Count mode writes counts.mageck.tsv for CRISPR/MAGeCK output or counts.tsv for DotMatch output, plus target_counts.long.tsv, sample_qc.tsv, summary.json, native report.html, assay_report.html, assay_manifest.json, assay_manifest.summary.tsv, methods.md, CITATION.bib, software_versions.yml, audit/, and optional row-level diagnostics. CRISPR count runs also write crispr_qc.json, crispr_qc.summary.tsv, and crispr_qc.html.

Reliability Artifacts

AssaySpec writes closed-loop reliability artifacts for check and run:

  • reliability_summary.json

  • reliability_findings.tsv

  • reliability_report.html

  • reliability_manifest.summary.tsv

reliability_summary.json records the profile, thresholds, backend authority, GPU eligibility, evidence boundary, artifact paths, and normalized findings. Findings use info, warning, error, and blocked severity. check records read-dependent QC as unavailable because no assignment has run yet. run aggregates target audit results, sample QC thresholds, autopsy findings, command failures, and assay evidence metadata.

profile = "production" fails fast after target audit if fail_on_unsafe_targets = true and the target set is unsafe at the configured radius. Runtime threshold failures are written after assignment and leave output artifacts in place for diagnosis. profile = "exploratory" records the same conditions as findings without using unsafe preflight status to stop the run.

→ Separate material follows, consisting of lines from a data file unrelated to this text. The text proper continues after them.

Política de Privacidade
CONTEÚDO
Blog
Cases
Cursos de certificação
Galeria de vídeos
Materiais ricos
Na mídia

[backend] mode = "auto" keeps CPU assignment as the production authority and records whether the assay is eligible for the experimental Metal GPU path. gpu-metal-experimental remains advisory unless an assay-specific real-workload gate validates it; DotMatch does not silently switch production assignment to GPU.

Demux And Pair Modes

Demux mode uses mode = "demux", barcodes, reads, [extract], and writes demuxed/, summary.json, optional assignments.tsv, ambiguous.fastq, and unmatched.fastq.

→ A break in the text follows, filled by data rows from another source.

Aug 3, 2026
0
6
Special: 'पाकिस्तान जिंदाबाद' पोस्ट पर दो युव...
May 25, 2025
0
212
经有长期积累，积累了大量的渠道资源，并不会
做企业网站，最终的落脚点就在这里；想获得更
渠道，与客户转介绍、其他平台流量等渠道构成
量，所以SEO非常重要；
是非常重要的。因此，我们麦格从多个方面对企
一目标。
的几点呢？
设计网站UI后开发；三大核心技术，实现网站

Pair mode uses mode = "pair-count", left_targets, right_targets, reads, [left], and [right]. It writes pair_counts.tsv, pair_summary.json, and optional pair_assignments.tsv.

Safety Policy

AssaySpec always runs native target audit before assignment. If the audit says the target set is unsafe at the configured k, the reliability profile decides whether to stop before assignment or record the risk and continue. It never changes k, target sequences, or ambiguity policy automatically; DotMatch’s explicit unique/ambiguous/none semantics remain the authority.

Templates and inferred specs default to ambiguity_policy = "radius", which keeps any read with more than one target inside the configured radius out of forced assignments. Use ambiguity_policy = "best" only when best-distance compatibility is deliberate.

Automatic autopsy uses the configured reliability thresholds for assignment, ambiguous, no-match, and invalid rates. These thresholds are recorded in assay_manifest.json.